--- EXERCISE ---
Write the entries out again exactly; any picture among them gets left out.

--- RECORDS FOR THIS TASK ---
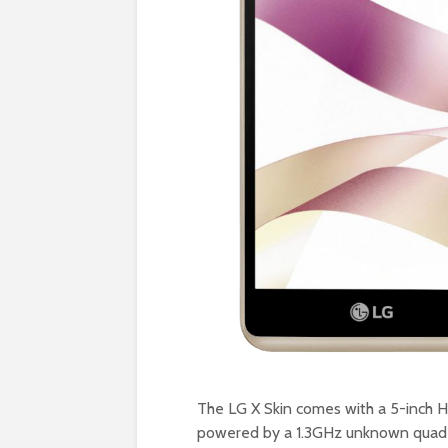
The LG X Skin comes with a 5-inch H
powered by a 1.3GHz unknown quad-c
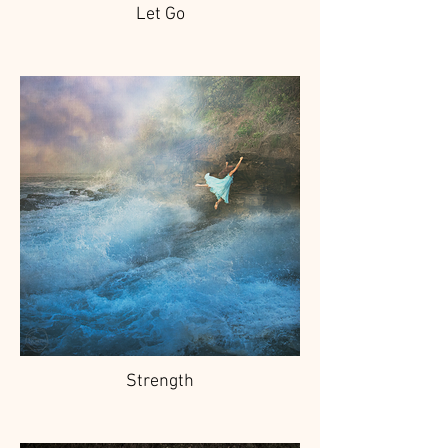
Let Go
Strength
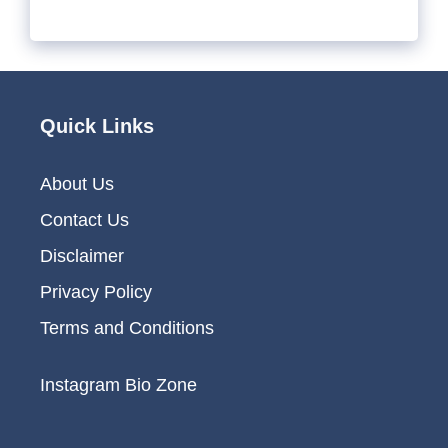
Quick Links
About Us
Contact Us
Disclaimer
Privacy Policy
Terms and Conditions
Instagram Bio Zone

--- EXERCISE ANSWER ---
The LG X Skin comes with a 5-inch H
powered by a 1.3GHz unknown quad-c
Let Go
Strength
Quick Links
About Us
Contact Us
Disclaimer
Privacy Policy
Terms and Conditions
Instagram Bio Zone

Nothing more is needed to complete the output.